I think we have to be pragmatic and look at the situation in each country on its own merits. Of course, market reforms are necessary, but the way in which the Washington Consensus was applied led to "ulna economía de mercaderes no de mercado" (an economy of merchants, not a market economy).
Take privatization. Paraguay did not have many state-owned enterprises, and yet the few that were privatized were the least relevant and more money-losing ones. We socialized the losses and privatized the gains, and all through a rather corrupt process. We didn't have the regulatory framework in place, nor the capacity to create it. So rather than privatizing, we should have opened up the enterprises to private sector participation.
KI: What are you researching at the moment?
There is a great deal of disenchantment with democracy in Latin America in general. In some countries, that disenchantment is greater than others. Chile, Uruguay, and Costa Rica enjoy a high degree of support, but there are countries that have extremely low levels of support and are extremely dissatisfied, such as Paraguay. People are not happy because the system is not producing results. You have 40 percent of the population living below the poverty line in Paraguay; 60 percent of Bolivia's population lives beneath the poverty line. In general about half the population lives in poverty and there is also a great deal of inequality in the distribution of income. You have economies that don't grow and that don't generate employment, and political parties and movements quite successful in mobilizing electoral support though clientelism but completely insensitive to the real needs and demands of common people. So we have a set of problems in these countries that democracy has not been able to solve and, I am afraid, in some cases has worsened.

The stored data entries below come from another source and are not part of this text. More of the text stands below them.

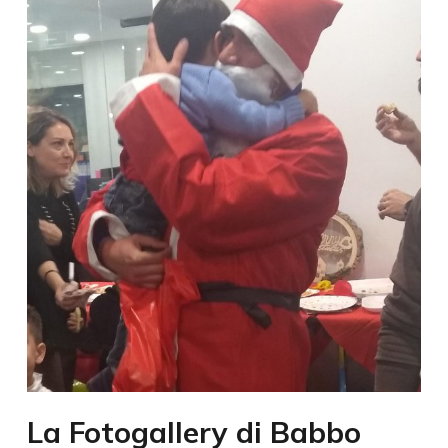
La Fotogallery di Babbo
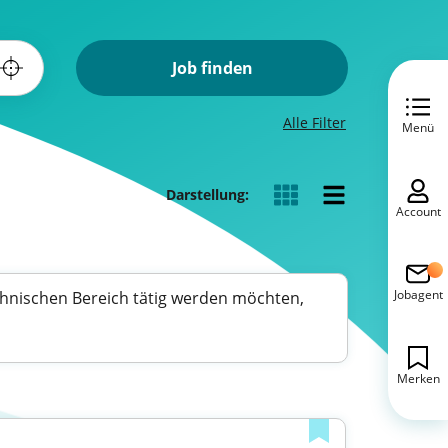
Job finden
Alle Filter
Menü
Darstellung:
Account
Jobagent
echnischen Bereich tätig werden möchten,
Merken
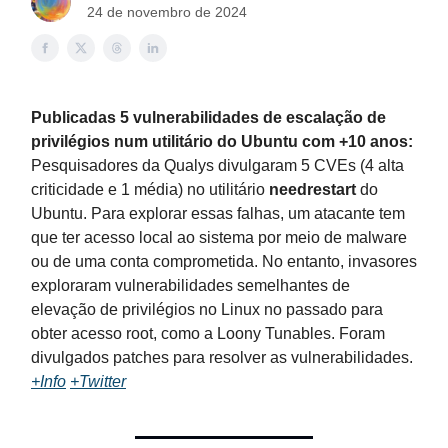
24 de novembro de 2024
Publicadas 5 vulnerabilidades de escalação de
privilégios num utilitário do Ubuntu com +10 anos:
Pesquisadores da Qualys divulgaram 5 CVEs (4 alta
criticidade e 1 média) no utilitário
needrestart
do
Ubuntu. Para explorar essas falhas, um atacante tem
que ter acesso local ao sistema por meio de malware
ou de uma conta comprometida. No entanto, invasores
exploraram vulnerabilidades semelhantes de
elevação de privilégios no Linux no passado para
obter acesso root, como a Loony Tunables. Foram
divulgados patches para resolver as vulnerabilidades.
+Info
+Twitter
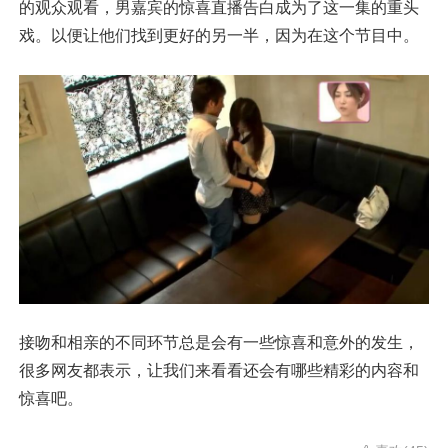
的观众观看，男嘉宾的惊喜直播告白成为了这一集的重头
戏。以便让他们找到更好的另一半，因为在这个节目中。
接吻和相亲的不同环节总是会有一些惊喜和意外的发生，
很多网友都表示，让我们来看看还会有哪些精彩的内容和
惊喜吧。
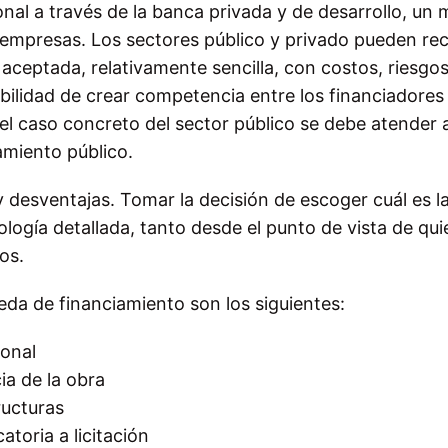
onal a través de la banca privada y de desarrollo, un
 empresas. Los sectores público y privado pueden rec
aceptada, relativamente sencilla, con costos, riesgos
ilidad de crear competencia entre los financiadores
 el caso concreto del sector público se debe atender a
miento público.
 desventajas. Tomar la decisión de escoger cuál es l
ogía detallada, tanto desde el punto de vista de qui
os.
da de financiamiento son los siguientes:
ional
ia de la obra
ructuras
toria a licitación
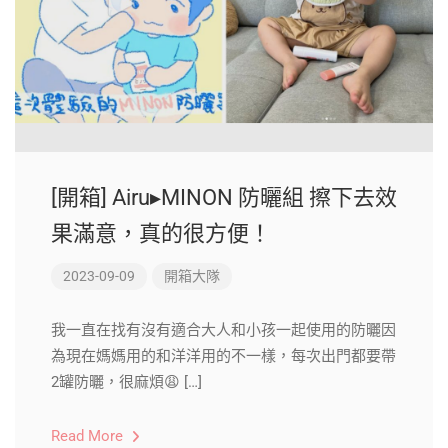
[開箱] Airu▸MINON 防曬組 擦下去效
果滿意，真的很方便！
2023-09-09
開箱大隊
我一直在找有沒有適合大人和小孩一起使用的防曬因
為現在媽媽用的和洋洋用的不一樣，每次出門都要帶
2罐防曬，很麻煩😩 […]
Read More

We are between a rock and hard place. The rock is the reality we have now, bad, low-quality democracy, and the hard place is the possibility of the emergence of people like Lucio Gutierrez in Ecuador, Lino Oviedo in Paraguay, who are basically populist, militaristic leaders that will lead our countries to regimes with the appearance of democracy but none of its content.
KI: As you look back on your time in politics, what have you learned?
The lesson is that democracy cannot be constructed overnight with only goodwill and good intentions, and even good people. These are countries with a low level of socioeconomic development and large portions of the population in the informal sector. This results in a socioeconomic matrix detrimental to the emergence of collective actors that fosters the development of clientelistic politics and patronage. Not surprisingly, a party system like the Paraguayan one is thoroughly clientelistic, with strong roots in the countryside and a strong organization. The peculiarity of the Paraguayan case is the main legacy of the Stroessner regime: an extremely strong system of ruling party-administered and state-delivered clientelism. That is the main force against change.
How do you change a society like that? Change will come eventually, but we need a dose of patience. We have more than 50 percent of the population in rural areas and a very small middle class and working class, and we don't have the social actors that will press for the development of a quality democracy.
There is a phrase that [Simon] Bolívar coined at the end of his life, "I have plowed in the sea." often one is tempted to share that view. And yet we must be reminded that, as [Max] Weber put it, "Politics is a strong and hard boring of hard boards. It takes both passion and perspective...Men must arm themselves with steadfastness of heart to brave even the crumbling of all hopes. This is necessary right now or else men will not be able to attain even that which is possible today."